Es ist eine der Ur-Geschichten der Literatur: Um sich im Erdenleben einen Vorteil zu verschaffen, verkauft ein Mensch seine Seele dem Teufel. So macht es Faust in Goethes gleichnamigem Schauspiel. In «The Picture of Dorian Gray» von Oscar Wilde sorgt Dorian Gray auf diese Weise dafür, dass nicht er selbst altert, sondern sein Bildnis. In «Die schwarze Spinne» von Jeremias Gotthelf verlangt der Teufel in Gestalt eines wilden Jägers ein ungetauftes Kind als Lohn für seine Hilfe. In allen Geschichten profitieren die Menschen gerne vom Teufel und seinen Kräften und bereuen den Handel, wenn es um das Begleichen der Schuld geht.
In der Erzählung von Castle Freeman tritt nicht der Teufel selbst auf, sondern einer seiner Vertreter. Ein smarter Typ, der vom Teufel als seinem Boss, seinem CEO, seinem Chef spricht.

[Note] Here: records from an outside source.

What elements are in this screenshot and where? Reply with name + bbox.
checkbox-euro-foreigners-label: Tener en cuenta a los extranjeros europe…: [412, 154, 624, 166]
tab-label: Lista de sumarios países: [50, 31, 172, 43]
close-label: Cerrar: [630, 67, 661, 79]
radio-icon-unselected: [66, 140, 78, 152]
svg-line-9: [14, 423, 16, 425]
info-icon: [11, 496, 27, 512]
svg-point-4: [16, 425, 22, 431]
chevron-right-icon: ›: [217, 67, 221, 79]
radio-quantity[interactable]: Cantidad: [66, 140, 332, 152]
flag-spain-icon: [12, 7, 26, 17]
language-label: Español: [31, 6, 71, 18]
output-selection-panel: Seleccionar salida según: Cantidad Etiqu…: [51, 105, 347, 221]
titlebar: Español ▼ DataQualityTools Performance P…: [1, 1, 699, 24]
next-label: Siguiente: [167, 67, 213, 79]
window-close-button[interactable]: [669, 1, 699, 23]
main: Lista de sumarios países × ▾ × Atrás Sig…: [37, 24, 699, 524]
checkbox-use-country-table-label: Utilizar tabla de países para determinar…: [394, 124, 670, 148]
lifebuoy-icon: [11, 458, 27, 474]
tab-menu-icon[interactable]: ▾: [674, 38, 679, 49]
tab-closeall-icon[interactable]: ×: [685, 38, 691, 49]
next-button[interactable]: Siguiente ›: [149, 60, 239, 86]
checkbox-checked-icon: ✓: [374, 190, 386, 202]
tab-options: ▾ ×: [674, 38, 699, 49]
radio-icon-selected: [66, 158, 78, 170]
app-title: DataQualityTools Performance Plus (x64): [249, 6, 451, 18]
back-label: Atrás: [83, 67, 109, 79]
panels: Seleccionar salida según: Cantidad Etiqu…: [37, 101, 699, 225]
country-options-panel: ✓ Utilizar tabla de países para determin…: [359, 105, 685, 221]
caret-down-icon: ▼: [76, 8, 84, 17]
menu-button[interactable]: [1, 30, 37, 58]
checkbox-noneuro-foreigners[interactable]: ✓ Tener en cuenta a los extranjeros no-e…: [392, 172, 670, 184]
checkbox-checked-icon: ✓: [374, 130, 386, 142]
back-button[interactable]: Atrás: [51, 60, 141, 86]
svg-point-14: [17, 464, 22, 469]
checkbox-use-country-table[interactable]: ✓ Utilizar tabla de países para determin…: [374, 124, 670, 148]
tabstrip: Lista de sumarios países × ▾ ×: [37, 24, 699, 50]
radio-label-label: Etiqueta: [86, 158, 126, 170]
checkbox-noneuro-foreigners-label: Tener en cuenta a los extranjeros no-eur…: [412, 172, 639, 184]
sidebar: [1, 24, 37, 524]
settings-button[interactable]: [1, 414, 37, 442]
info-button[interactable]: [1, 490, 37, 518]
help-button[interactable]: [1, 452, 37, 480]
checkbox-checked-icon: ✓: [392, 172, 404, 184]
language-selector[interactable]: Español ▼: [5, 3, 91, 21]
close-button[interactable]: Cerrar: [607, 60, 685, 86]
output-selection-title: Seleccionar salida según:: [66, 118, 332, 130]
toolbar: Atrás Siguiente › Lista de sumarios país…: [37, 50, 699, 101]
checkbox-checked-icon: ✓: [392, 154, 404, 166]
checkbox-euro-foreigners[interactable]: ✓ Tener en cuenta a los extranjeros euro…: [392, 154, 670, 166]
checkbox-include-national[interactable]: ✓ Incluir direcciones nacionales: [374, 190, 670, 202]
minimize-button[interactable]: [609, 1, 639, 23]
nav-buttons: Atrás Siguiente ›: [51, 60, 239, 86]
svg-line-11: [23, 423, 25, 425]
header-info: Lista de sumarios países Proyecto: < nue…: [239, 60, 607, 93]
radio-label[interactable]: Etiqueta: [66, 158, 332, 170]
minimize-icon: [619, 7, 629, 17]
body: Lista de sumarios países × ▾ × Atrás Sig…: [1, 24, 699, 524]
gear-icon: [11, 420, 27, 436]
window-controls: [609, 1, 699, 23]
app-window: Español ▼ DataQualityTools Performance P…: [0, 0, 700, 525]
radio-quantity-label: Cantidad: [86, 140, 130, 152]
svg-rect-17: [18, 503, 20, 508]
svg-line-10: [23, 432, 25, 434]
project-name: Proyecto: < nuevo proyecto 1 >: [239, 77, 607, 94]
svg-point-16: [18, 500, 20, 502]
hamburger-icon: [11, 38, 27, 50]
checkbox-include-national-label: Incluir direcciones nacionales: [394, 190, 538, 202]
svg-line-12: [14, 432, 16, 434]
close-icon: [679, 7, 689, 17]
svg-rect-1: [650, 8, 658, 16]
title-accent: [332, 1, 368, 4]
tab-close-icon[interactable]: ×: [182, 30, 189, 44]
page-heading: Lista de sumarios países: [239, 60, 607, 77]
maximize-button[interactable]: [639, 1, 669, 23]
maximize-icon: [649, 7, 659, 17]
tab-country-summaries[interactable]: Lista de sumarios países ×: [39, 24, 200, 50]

«Taft musterte ihn. Er war ein kräftiger Mann, etwa in Tafts Alter, wohlhabend, gepflegt, kultivierst, das dunkle, grau melierte Haar war straff nach hinten gekämmt, der Bart sorgfältig gestutzt. Seine schmucke Aufmachung als Vorort-Automobilist war allerdings ein bisschen geckenhaft: Tweedjackett mit Hahnentrittmuster, blaues Oxfordhemd, Kordhose, Ziegenlederhandschuhe, Stoffmütze. Dangerfield schaukelte auf seinem Stuhl und betrachtete die Umgebung.» (S. 13)

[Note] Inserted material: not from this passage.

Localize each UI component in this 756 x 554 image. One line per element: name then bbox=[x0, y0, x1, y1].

Fürchterlich mächtig – und schrecklich normal ist dieser Handlanger des Teufels. Und, so findet Taft, irgendwie enttäuschend. So ohne Dramatik. Kein Rauch. Kein Schwefel. Kein Latein. Stattdessen die durchsichtige Verkaufsmasche eines windigen Geschäftsmanns. Erinnert mehr an einen Staubsaugervertreter und redet wie einer der nervigen Menschen, die im Flugzeug neben einem sitzen. Typ leitender Angestellter: halbwegs wortgewandt, irgendwie vertraut, schmalspurkompetent. Weder seriös noch originell. Taft glaubt deshalb nicht an den Teufel und nicht an die Seele. Er sagt sich: Man besiegt den Teufel nicht, indem man besser spielt, sondern indem man das Spiel ignoriert.

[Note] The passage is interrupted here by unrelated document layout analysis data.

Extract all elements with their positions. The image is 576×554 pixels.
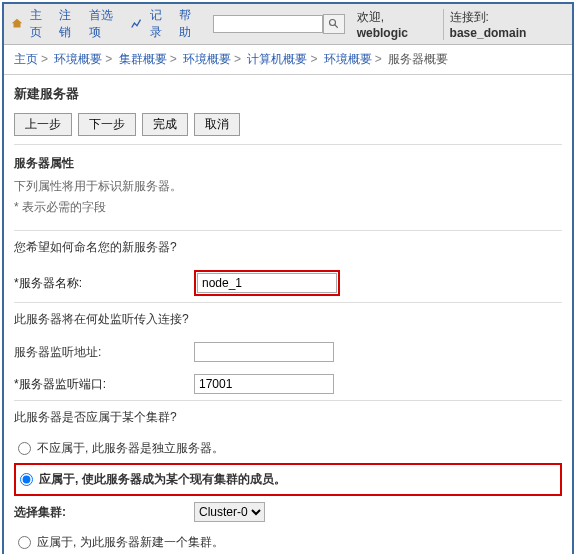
question-name: 您希望如何命名您的新服务器? <box>4 231 572 264</box>
nav-home[interactable]: 主页 <box>30 7 53 41</box>
label-listen-port: *服务器监听端口: <box>14 376 194 393</box>
search-button[interactable] <box>323 14 345 34</box>
wizard-buttons-top: 上一步 下一步 完成 取消 <box>4 109 572 144</box>
select-cluster[interactable]: Cluster-0 <box>194 502 265 522</box>
domain-name: base_domain <box>450 26 527 40</box>
highlight-server-name <box>194 270 340 296</box>
welcome-text: 欢迎, weblogic <box>357 9 437 40</box>
top-toolbar: 主页 注销 首选项 记录 帮助 欢迎, weblogic 连接到: base_d… <box>4 4 572 45</box>
props-desc: 下列属性将用于标识新服务器。 <box>14 178 562 195</box>
input-listen-addr[interactable] <box>194 342 334 362</box>
input-server-name[interactable] <box>197 273 337 293</box>
question-listen: 此服务器将在何处监听传入连接? <box>4 303 572 336</box>
page-title: 新建服务器 <box>4 75 572 109</box>
search-input[interactable] <box>213 15 323 33</box>
radio-existing-label: 应属于, 使此服务器成为某个现有集群的成员。 <box>39 471 286 488</box>
connection-text: 连接到: base_domain <box>443 9 566 40</box>
nav-record[interactable]: 记录 <box>150 7 173 41</box>
cancel-button[interactable]: 取消 <box>194 113 240 136</box>
label-listen-addr: 服务器监听地址: <box>14 344 194 361</box>
radio-new-label: 应属于, 为此服务器新建一个集群。 <box>37 534 224 551</box>
crumb-4[interactable]: 计算机概要 <box>247 52 307 66</box>
svg-point-0 <box>329 20 335 26</box>
radio-standalone-label: 不应属于, 此服务器是独立服务器。 <box>37 440 224 457</box>
user-name: weblogic <box>357 26 408 40</box>
server-props-section: 服务器属性 下列属性将用于标识新服务器。 * 表示必需的字段 <box>4 145 572 230</box>
radio-new[interactable] <box>18 536 31 549</box>
next-button[interactable]: 下一步 <box>78 113 136 136</box>
label-select-cluster: 选择集群: <box>14 504 194 521</box>
crumb-1[interactable]: 环境概要 <box>54 52 102 66</box>
search-icon <box>328 18 340 30</box>
required-note: * 表示必需的字段 <box>14 199 562 216</box>
question-cluster: 此服务器是否应属于某个集群? <box>4 401 572 434</box>
radio-row-standalone: 不应属于, 此服务器是独立服务器。 <box>4 434 572 463</box>
crumb-2[interactable]: 集群概要 <box>119 52 167 66</box>
search-box <box>213 14 345 34</box>
crumb-current: 服务器概要 <box>388 52 448 66</box>
svg-line-1 <box>334 25 337 28</box>
row-server-name: *服务器名称: <box>4 264 572 302</box>
nav-help[interactable]: 帮助 <box>179 7 202 41</box>
crumb-5[interactable]: 环境概要 <box>324 52 372 66</box>
nav-logout[interactable]: 注销 <box>59 7 82 41</box>
home-icon <box>10 17 24 31</box>
crumb-3[interactable]: 环境概要 <box>183 52 231 66</box>
finish-button[interactable]: 完成 <box>142 113 188 136</box>
label-server-name: *服务器名称: <box>14 275 194 292</box>
crumb-0[interactable]: 主页 <box>14 52 38 66</box>
row-listen-addr: 服务器监听地址: <box>4 336 572 368</box>
record-icon <box>130 17 144 31</box>
radio-existing[interactable] <box>20 473 33 486</box>
row-listen-port: *服务器监听端口: <box>4 368 572 400</box>
input-listen-port[interactable] <box>194 374 334 394</box>
highlight-existing-cluster: 应属于, 使此服务器成为某个现有集群的成员。 <box>14 463 562 496</box>
radio-standalone[interactable] <box>18 442 31 455</box>
back-button[interactable]: 上一步 <box>14 113 72 136</box>
props-heading: 服务器属性 <box>14 155 562 172</box>
breadcrumb: 主页> 环境概要> 集群概要> 环境概要> 计算机概要> 环境概要> 服务器概要 <box>4 45 572 75</box>
radio-row-new: 应属于, 为此服务器新建一个集群。 <box>4 528 572 554</box>
nav-preferences[interactable]: 首选项 <box>89 7 124 41</box>
row-select-cluster: 选择集群: Cluster-0 <box>4 496 572 528</box>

Taft tut das, indem er den Handlanger des Teufels dazu einspannt, Gutes zu tun im Tal, in dem er wohnt. Statt sich selbst zu bereichern, hilft er einem alten Mann, dem die Bank das Haus pfänden will, weil er Schulden hatt. Statt selbst zum Bully zu werden und seine Macht auszuspielen, rettet er einen Jungen, der im Schulbus von anderen Kindern gemobbt wird. Statt sich selbst ein Mädchen zu beschaffen, rettet er ein Mädchen vor dem Ertrinken. Aber er weiss, dass der Tag der Abrechnung naht. Die Frage ist, ob der Teufel sich, wie immer in der Literatur, holt, was ihm zusteht, oder ob er ausgerechnet bei Langedon Taft eine Ausnahme macht.
Es ist ein schmales Buch, das grosse Lesefreude versprüht. Castle Freeman macht klar, dass es nicht auf die Mittel einkommt, die man einsetzt, sondern darauf, wie man sie einsetzt. Wer ein gutes Herz hat, kann sogar den Teufel dazu bringen, Gutes zu tun.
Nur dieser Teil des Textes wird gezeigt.